Shareholders of NEM Insurance Plc have approved a dividend of N3.009 billion dividend recommended by the Board of Directors for the 2023 financial year.
The approval was given at the company’s 54th Annual General Meetings held in Lagos.
The dividend translates to a dividend of 60 kobo per N1 ordinary shares payable to shareholders subject to deduction of withholding tax at the appropriate rate.
Addressing shareholders at the AGM, the Group Chairman, Mr. Tope Smart said that insecurity, incessant power outages, exchange rate fluctuations, and high rate of inflation contributed to low foreign direct investment, while many of the manufacturing and telecommunication companies recorded huge exchange losses in 2023.
Financial performance
He noted that insurance revenue grew from N31.4 billion in 2022 to N52.1 billion in 2023, an increase of 66% over the previous year.
Investment Income recorded an increase of 106% relative to 2022. The total investment income in 2022 was N1.6 billion while that of 2023 was N3.3 billion.
According to Smart, the claims paid during the year were N15.7 billion as against N12.3 billion in 2022; an increase of 28% over that of the preceding year.
He noted that the claims ratio for 2023 was 30% while that of 2022 was 40%, a decrease of 25%.
Smart added that the management expenses increased from N3.7 billion in 2022 to N5.3 billion in 2023, a 43% increase due to the impact of inflation and business growth during the year under review.
“The Group’s Profit before Tax (PBT) for the year under review was N18.9 billion and N5.5 billion in 2023 and 2022 respectively, an increase of 244%.
The Parent Company’s PBT was N19.2 billion for 2023 and N5.5 billion for 2022, an increase of 249%.
The position of the Group Financial Assets between 2022 and 2023 increased by 160% while Total Assets and Total Equity also improved by 68% and 43% respectively,” he said.

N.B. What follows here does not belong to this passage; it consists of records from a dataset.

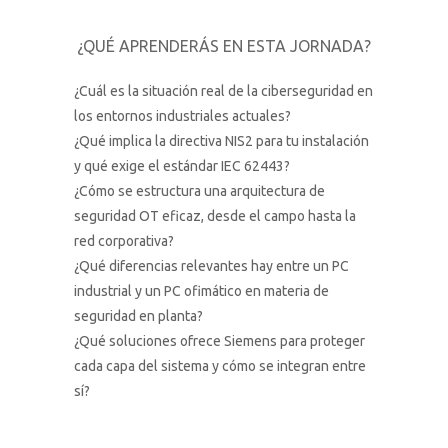
¿QUÉ APRENDERÁS EN ESTA JORNADA?
¿Cuál es la situación real de la ciberseguridad en
los entornos industriales actuales?
¿Qué implica la directiva NIS2 para tu instalación
y qué exige el estándar IEC 62443?
¿Cómo se estructura una arquitectura de
seguridad OT eficaz, desde el campo hasta la
red corporativa?
¿Qué diferencias relevantes hay entre un PC
industrial y un PC ofimático en materia de
seguridad en planta?
¿Qué soluciones ofrece Siemens para proteger
cada capa del sistema y cómo se integran entre
sí?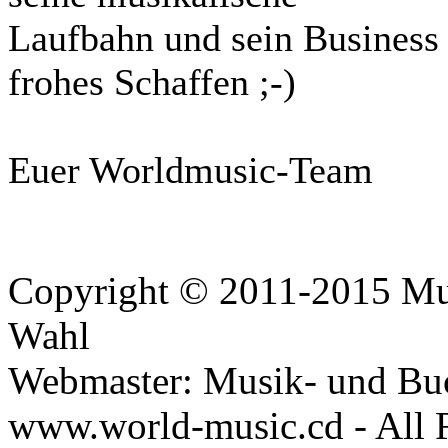
Laufbahn und sein Business 
frohes Schaffen ;-)
Euer Worldmusic-Team
Copyright © 2011-2015 Mus
Wahl
Webmaster: Musik- und Bu
www.world-music.cd - All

He noted that the Group’s EPS for the year under review was 260 kobo while that of the previous year was 108 kobo adding that the parent company’s EPS for 2023 was 264 kobo against the preceding year of 108 kobo.
High migration of talents
The Managing Director/CEO Andrew Ikekhuanoted that the country was exposed to high migration of talents popularly referred to as “JAPA”.
According to him, the banking, insurance, medical, and information technology sectors were mostly affected by the “Japa Syndrome” in 2023.
He noted that while the National Bureau of Statistics pegged the unemployment rate at 4.2%, insecurity took a new dimension with a high wave of kidnapping across the country especially in the Northern states due to the activities of illegal mining in the Northwest, banditry and unabated Fulani herdsmen and farmers’ conflict.
“Despite the economic headwinds in 2023, the insurance industry recorded a growth rate of 4.82% year-on-year according to the National Bureau of Statistics. The new motor insurance rate, which was introduced by the National Insurance Commission (NAICOM) in December 2022, received the full support of the operators,” he said.
Ikekhua noted that the awareness of the new rate by the Nigerian Insurers Association (NIA) and the regulator’s position on full compliance contributed immensely to the giant growth recorded in the motor insurance portfolio and overall performance of the industry in 2023.
Industry’s New Recapitalization Regime
He said that the National Insurance Commission (NAICOM) still maintained its silence on the industry’s new recapitalization regime but rather concentrated its effort on Risk Based Supervision (RBS) in 2023.
“The supervision option according to the National Insurance Commission (NAICOM) is geared to reduce the risk associated with the industry and ensure that all the control functions are effective.
Other regulatory actions in 2023 include the introduction of regulatory sandbox operational guidelines, new market conduct guidelines for Takaful Insurance operators, and Enterprise Risk Management Framework for Takaful operators in Nigeria,” he said.